Bill Clinton was being dogged by Paul Tsongas, Jerry Brown, and lingering doubts. But on St. Patrick's Day, Michigan voters effectively settled both races. Mr. Clinton won a solid majority. President Bush crushed Mr. Buchanan by almost three to one.

That's how the process is supposed to work. But it doesn't anymore. Democrats decided to abandon the open primary system after 1992 and replace it with a semi-secretive caucus system, in which only voters willing to swear they were Democrats could “vote.” That is, vote for only candidates the party allowed.

They also had to find out where their caucus site was (almost never at their usual voting place), learn during what few hours voting was allowed, and go and wait through a tedious process. Few voters bothered, which is just what the party hacks wanted.

Republicans stayed truer to their principles, but they began to mutter after George W. Bush, the establishment's choice, was roundly defeated by U.S. Sen. John McCain of Arizona in the Michigan Republican Primary in 2000. Bush supporters alleged that without a primary of their own, Democrats crossed over to vote for Mr. McCain.

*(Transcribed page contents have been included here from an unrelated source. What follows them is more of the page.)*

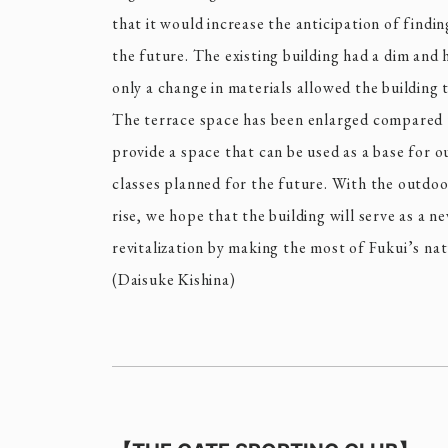
that it would increase the anticipation of findi
the future. The existing building had a dim and
only a change in materials allowed the building t
The terrace space has been enlarged compared t
provide a space that can be used as a base for 
classes planned for the future. With the outdo
rise, we hope that the building will serve as a 
revitalization by making the most of Fukui’s na
(Daisuke Kishina)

This time, neither party will hold a primary. Legislative Republicans chose to “temporarily” abolish it, on the grounds that this would save the state a little money, and wasn't really needed, since they are not expected to have a contest and Democrats refuse to use the primary.

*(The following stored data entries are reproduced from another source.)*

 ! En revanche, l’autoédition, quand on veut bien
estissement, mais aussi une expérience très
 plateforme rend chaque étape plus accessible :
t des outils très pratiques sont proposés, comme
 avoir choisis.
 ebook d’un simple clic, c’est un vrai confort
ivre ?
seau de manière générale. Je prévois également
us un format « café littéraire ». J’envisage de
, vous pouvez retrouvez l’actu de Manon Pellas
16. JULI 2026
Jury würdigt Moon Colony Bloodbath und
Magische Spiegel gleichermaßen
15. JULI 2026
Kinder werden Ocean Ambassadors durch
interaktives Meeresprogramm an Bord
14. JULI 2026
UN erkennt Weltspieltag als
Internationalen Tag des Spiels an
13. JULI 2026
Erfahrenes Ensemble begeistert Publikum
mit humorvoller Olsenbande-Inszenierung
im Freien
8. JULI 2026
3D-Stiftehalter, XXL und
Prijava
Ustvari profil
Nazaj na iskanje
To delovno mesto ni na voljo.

That makes some sense on paper ... though not in reality.

The fact is that a vast number of voters want the freedom to oscillate between the parties.

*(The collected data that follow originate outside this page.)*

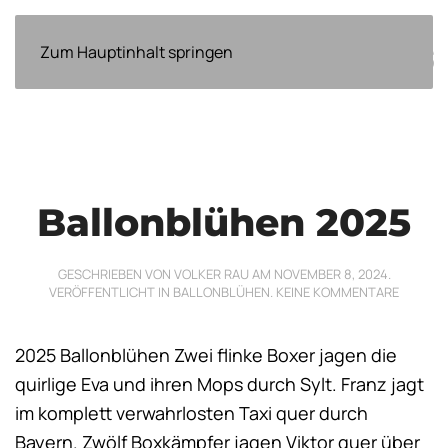
ÜBER
Zum Hauptinhalt springen
EVENTS
NEWS
WEITERES
UNS
Ballonblühen 2025
GESCHRIEBEN VON
VOLKER RAU
AM
NOVEMBER 8, 2024
.
ZU
VERÖFFENTLICHT IN
BALLONBLÜHEN
.
KEINE KOMMENTARE
BALLON
2025
2025 Ballonblühen Zwei flinke Boxer jagen die
quirlige Eva und ihren Mops durch Sylt. Franz jagt
im komplett verwahrlosten Taxi quer durch
Bayern. Zwölf Boxkämpfer jagen Viktor quer über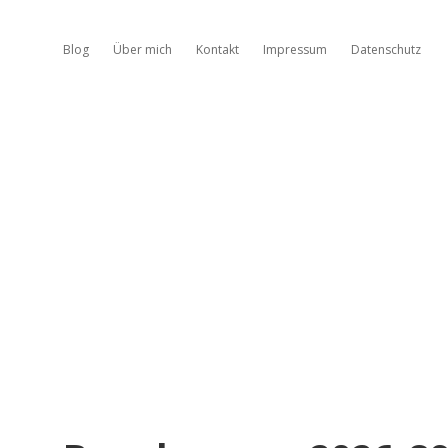
Blog
Über mich
Kontakt
Impressum
Datenschutz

Democrats argue that their rules don't allow them to participate in primaries in states like Michigan, which don't have voter registration by party. However, that's exactly what happens in Wisconsin, which asked for an exemption - and got one.

Both parties have also worried that if one side doesn't have a contested race, voters may come and make mischief in the other party's primary. But political scientists have found essentially no evidence that this happens. Surveys showed that while some McCain voters thought of themselves as Democrats and independents, they voted for the Arizona senator because they liked him.

For 2004, the Democrats will once again have a caucus system. Stung by past criticism, they say they've tried to make it more inclusive. Voters willing to swear that they are a Democrat can vote between 10 a.m. and 4 p.m. on Feb. 7.

If you can't make it, you can request a mail ballot from the state party. Matter of fact, you can get one in Spanish if you want, or Arabic. That is, if you can figure out how to get one. Finding out where to vote isn't that easy, either, though you may be able to figure it out if you get on the Internet and go to

That's how you get an absentee ballot, too. Don't have access to the Internet or knowledge of how to use it? Well, you can send the Michigan Democratic Party in Lansing a letter, or a fax, or an e-mail if you can borrow a friend's log-on.

Or, you can vote via the Internet.

That worries all of the Democratic presidential candidates except Howard Dean and Wesley Clark. The gang of seven has sent the national party a letter opposing Internet voting in Michigan's Democratic caucuses.

Some say they are more worried because the “Internet community” essentially created Mr. Dean's candidacy and is believed to be potentially friendly to Mr. Clark's. And that may be so.

Nevertheless, this summer a virus seized this columnist's computer, and sent out hundreds of treacherous e-mails under my name. Why couldn't a Lyndon LaRouche virus, say, be designed to hijack a party's primary?

I doubt that we are ready for Internet voting. However, there is another system available. It worked tolerably well for Bill Clinton, and John and Robert Kennedy, and for other candidates for many, many years.

They call it a primary election.

For democracy's sake, they might once again give it a try.